Recent surveys carried out by the Claims Conference in several countries have also revealed a lack of knowledge about the Holocaust among young people, which the organization hopes the campaign will help address.

In a 50-state study of Millennials and Generation Z-age people in the U.S. last year, for example, researchers found that 63% of respondents did not know that 6 million Jews were killed in the Holocaust and 48% could not name a single death camp or concentration camp.

Claims Conference President Gideon Taylor told the AP in a telephone interview from New York that the surveys highlighted that “messages and concepts and ideas that were common and understood 20 years ago, maybe even 10 years ago” are not any more.

After the success of a social media campaign last year using the messages of survivors to pressure Facebook to ban posts that deny or distort the Holocaust, Taylor said it made sense to seek their help again.

“The Holocaust didn’t come out of nowhere,” he said. “Before Jews were driven out of their schools, their jobs, their homes, before the synagogues, shops and businesses were destroyed and before there were ghettos and camps and cattle cars, words were used to stoke the fires of hate.”

“And who can draw that line from dangerous words to horrific acts better than those who lived through the depths of human depravity?”

For Zoltak, the escalation from words to deeds came rapidly after the invading Nazi army occupied his town east of Warsaw in mid-1941.

The Nazis rapidly implemented anti-Semitic laws that they had already instituted in the western part of Poland they occupied two years previously, and forced Zoltak’s parents into slave labor, he said.

A year later, the Germans forced all of the town’s Jews — about half the population of 15,000 — into a ghetto segregated from the rest of the town, subject to strict regulations and kept on restricted food rations.

Three months later, the Nazis liquidated the ghetto, transporting its residents to the Treblinka death camp or killing them along the way.

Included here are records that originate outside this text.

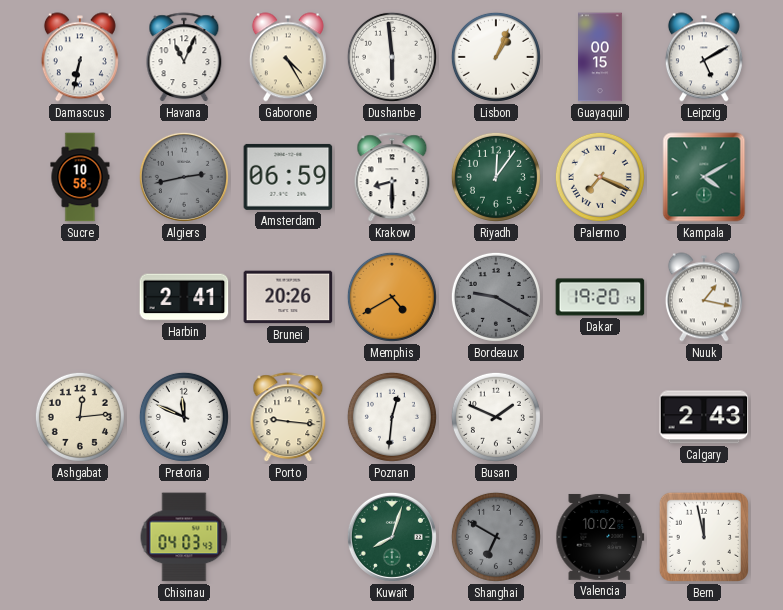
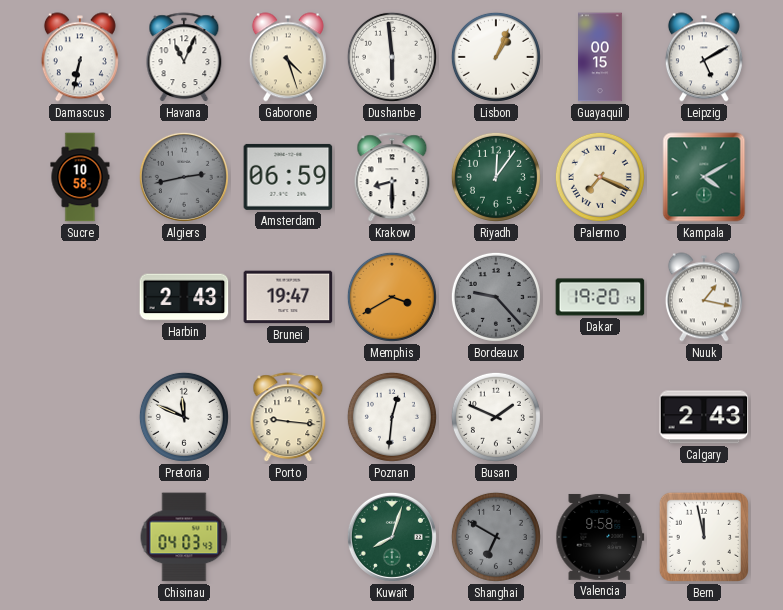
Gaborone: 4:25 -> 4:27
Harbin: 2:41 -> 2:43
Brunei: 20:26 -> 19:47
Memphis: 4:40 -> 3:40
Bordeaux: 9:20 -> 9:23
Ashgabat: 12:14 -> none
Valencia: 10:02 -> 9:58
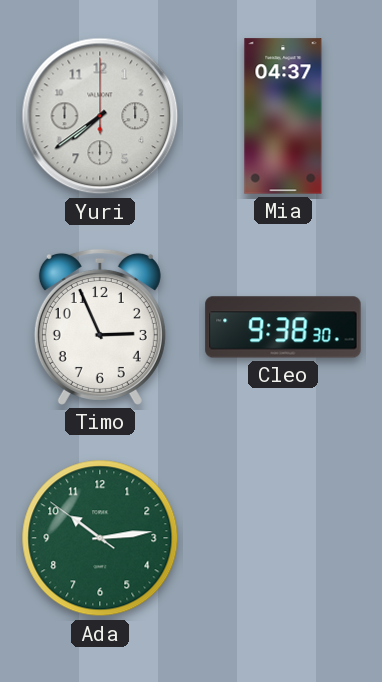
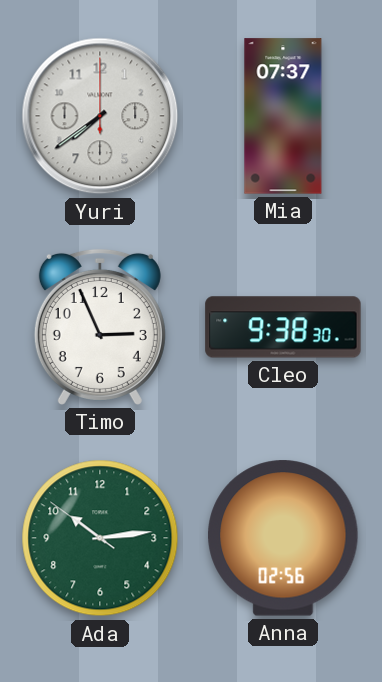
Mia: 04:37 -> 07:37
Anna: none -> 02:56
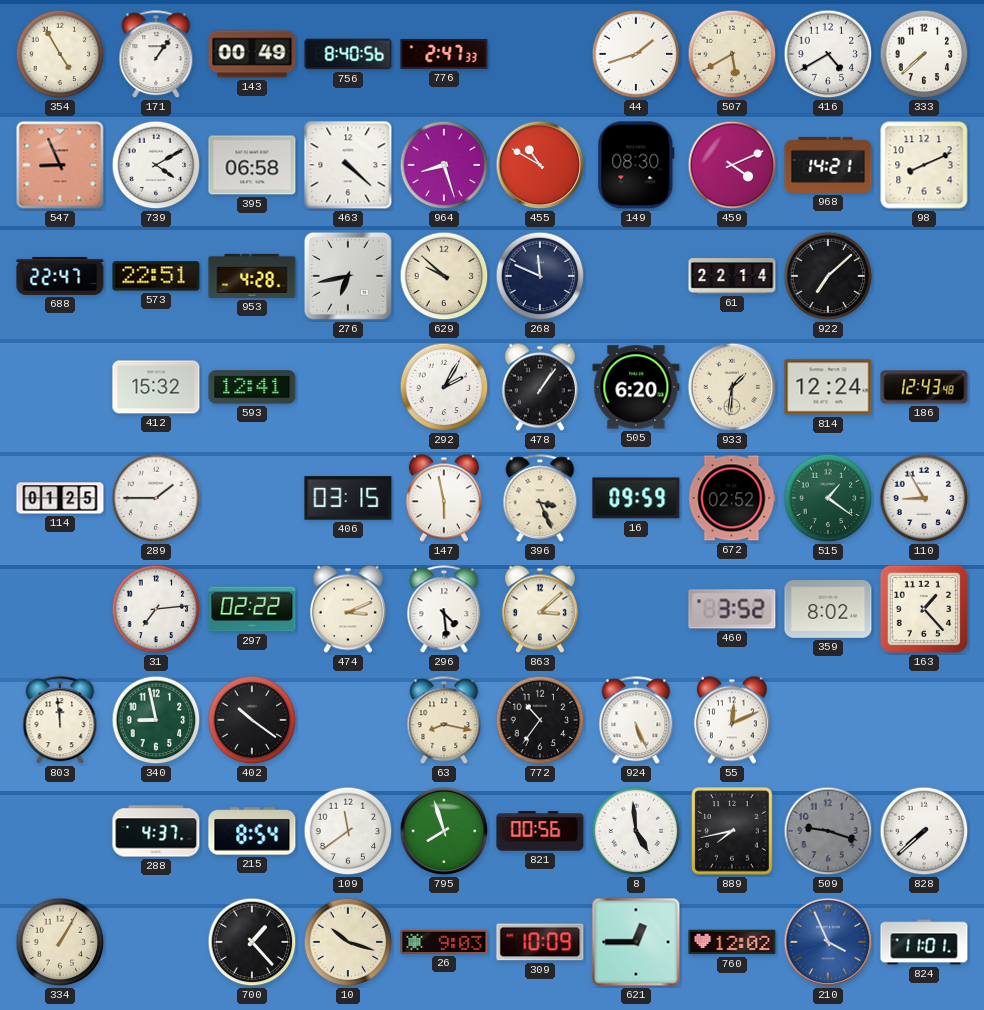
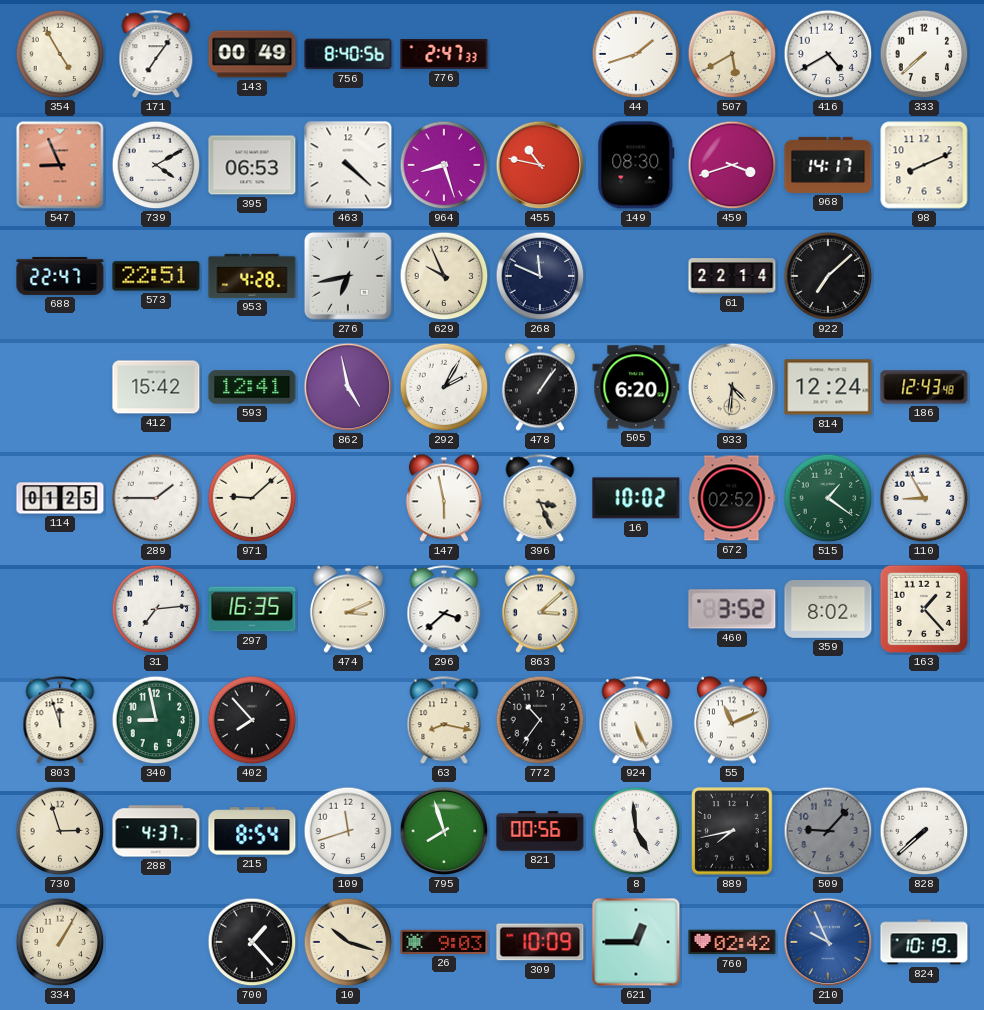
171: 1:06 -> 7:06
395: 06:58 -> 06:53
455: 10:50 -> 10:47
459: 4:11 -> 3:42
968: 14:21 -> 14:17
629: 9:52 -> 9:56
412: 15:32 -> 15:42
862: none -> 4:58
933: 1:31 -> 4:31
971: none -> 9:08
406: 03:15 -> none
16: 09:59 -> 10:02
297: 02:22 -> 16:35
296: 4:29 -> 3:38
803: 11:59 -> 11:57
402: 10:21 -> 7:53
55: 12:11 -> 11:11
730: none -> 2:57
109: 11:39 -> 11:42
509: 9:18 -> 9:07
760: 12:02 -> 02:42
210: 3:56 -> 9:56
824: 11:01 -> 10:19
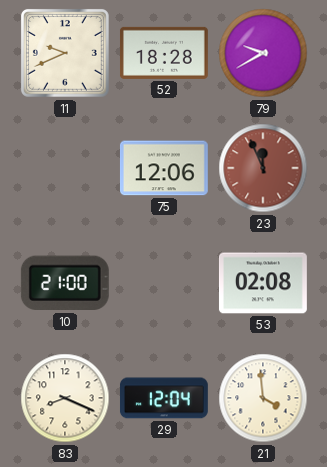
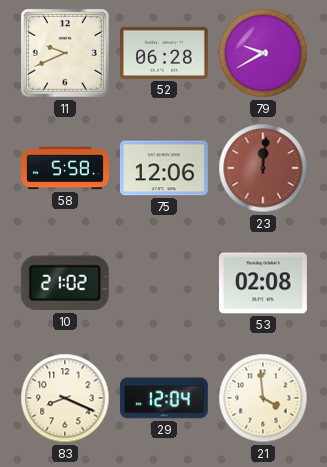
52: 18:28 -> 06:28
58: none -> 5:58
23: 11:56 -> 12:01
10: 21:00 -> 21:02
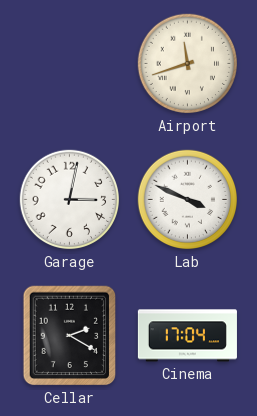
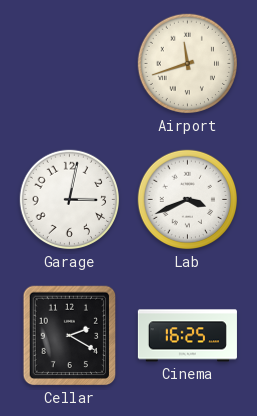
Lab: 3:49 -> 3:41
Cinema: 17:04 -> 16:25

Zoltak was one of the few lucky ones, managing to escape with his parents into a nearby forest, hiding in and around the area until the next spring when they were taken in by a Catholic family in a nearby farm and sheltered for the duration of the war.

After the war, he returned to his town and learned that all but 70 of its 7,000 Jews had been killed, including all of his classmates and his father’s entire family.

“It’s sometimes hard to understand,” he said. “We’re not actually dealing with numbers, they were humans who had a name, who had families.”